I did ride with Marty and Lisa, two of the crew members for a while. They were riding a really great looking tandem supllied by Lon for crew use. I drooled over it for most of the trip. It was the Burley built for Lon and Bob Breedlove's RAAM, and was everything I want in a tandem. It had a 32 inch top tube in the back (by comparison, my Burley has 26.5 inch top tube), allowing the stoker to use aero bars, thus relieving palm pressure on long rides. The frame in the front was actually my size, at 18 inches with a seriously long seatpost to accommodate much taller riders. The attachment for the softride beam had been modified to give 10+ inches of range rather than the 5 normally allowed. This setup made a stiff light bike, that either Lon or Bob could captain or stoke. In fact, just about anyone could captain or stoke this bike. It was that versatile. But don't call Burley and ask them to build you one of these. They don't do custom orders ! I had already tried !

Anyway, Marty and Lisa, being crew could ride either every other day, or half days. This is how Lon and Susan get people to agree to go across the country hauling coolers in and out of trucks to be refilled, fixing lunch, manning snack stops waiting for riders to come through, and all the other work that the crew has to do. These folks are the first ones up in the morning, fixing breakfast, going out and painting the route where necessary, and the last ones to bed each night, preparing food and coolers for the next day, checking out the route, confirming hotels, etc. They do a spectacular job and my helmet's off to them.

After lunch, I started riding with a larger group of about 8 riders in a double paceline along the shoulder of Route 2. We decided to take 1 mile pulls and eventually started doing a rotating paceline, so riders weren't hung out to die in traffic on Route 2, where drivers have been convinced that there are lasers aimed down the yellow line that will cut their cars in half if they dare cross it to pass a cyclist.

Of course the police do have a little to do with this. We did have two patrolmen tell us we were absolutely to stay to the right of the white line on the shoulder so no one got killed. What they really meant was so no motorist would have to think about passing us safely. Prior to our lecture we had been riding on the shoulder, except when pavement conditions made it unsafe and then we rode single file to the left of the white line for those brief periods. We really were riding safely. I was quite surprised by the loud speaker advising us otherwise.

Just after the last snack stop, we could see that we were going to get wet again. Dark heavy rain clouds hung over our heads. We could see the rain falling on either side, but it almost looked like we might ride through the middle where it was clear. But, we didn't make it and the rain came down. We all agreed to stop and put on our jackets and then stick it out together. The rain came harder, colder, rounder and started to bounce off the ground. Why does it always hail on me when I ride in Washington State?

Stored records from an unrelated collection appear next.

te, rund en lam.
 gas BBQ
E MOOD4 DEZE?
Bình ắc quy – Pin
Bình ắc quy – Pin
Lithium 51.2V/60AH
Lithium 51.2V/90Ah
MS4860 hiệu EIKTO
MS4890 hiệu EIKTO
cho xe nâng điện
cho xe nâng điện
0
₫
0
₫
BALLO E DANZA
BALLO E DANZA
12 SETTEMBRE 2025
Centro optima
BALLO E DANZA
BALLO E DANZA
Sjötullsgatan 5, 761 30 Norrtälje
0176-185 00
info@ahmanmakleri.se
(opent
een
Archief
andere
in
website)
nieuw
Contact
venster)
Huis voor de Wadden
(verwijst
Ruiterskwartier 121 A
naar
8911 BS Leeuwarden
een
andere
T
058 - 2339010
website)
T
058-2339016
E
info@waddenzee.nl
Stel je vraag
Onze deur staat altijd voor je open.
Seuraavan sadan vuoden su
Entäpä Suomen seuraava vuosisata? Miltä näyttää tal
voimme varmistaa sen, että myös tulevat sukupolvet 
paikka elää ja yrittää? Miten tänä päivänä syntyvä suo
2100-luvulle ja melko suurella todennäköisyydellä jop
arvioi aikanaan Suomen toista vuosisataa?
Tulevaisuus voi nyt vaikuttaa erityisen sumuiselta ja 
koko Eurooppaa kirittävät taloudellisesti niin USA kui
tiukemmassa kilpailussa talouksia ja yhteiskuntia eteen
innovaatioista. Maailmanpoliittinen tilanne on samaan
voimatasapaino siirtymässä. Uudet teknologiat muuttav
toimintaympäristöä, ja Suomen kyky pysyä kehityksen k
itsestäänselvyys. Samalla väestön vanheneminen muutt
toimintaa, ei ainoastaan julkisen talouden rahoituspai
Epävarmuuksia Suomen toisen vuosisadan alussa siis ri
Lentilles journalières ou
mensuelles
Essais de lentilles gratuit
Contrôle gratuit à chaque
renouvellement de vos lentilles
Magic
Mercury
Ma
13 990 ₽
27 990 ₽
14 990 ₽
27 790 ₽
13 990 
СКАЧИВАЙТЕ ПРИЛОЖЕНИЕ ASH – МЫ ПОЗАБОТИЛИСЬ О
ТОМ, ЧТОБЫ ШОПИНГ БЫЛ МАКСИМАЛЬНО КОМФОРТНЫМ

We gave up the tight double paceline during the rain, but did stay together. After a while, it cleared and we rode into Spokane under sunny skies. For 8 riders who didn't know each other before lunch we did a great job of riding together and decided to try again the next day. We named our group Team Extreme. We did get to know each other a little as we were riding along beside each other, mostly names, hometowns and occupations. I met Robert, a plumber from New York City, Bruce and Paul, two of his training partners, also from New York City, Ray, a retired 46 year old army colonel from southern Illinois, Sally, a corporate services manager from Denver, Marty, a lawyer from Denver, and Julie, who was apparently an heiress from Indianapolis (we never did get an occupation out of her, and she seemed to just travel around and do bike rides).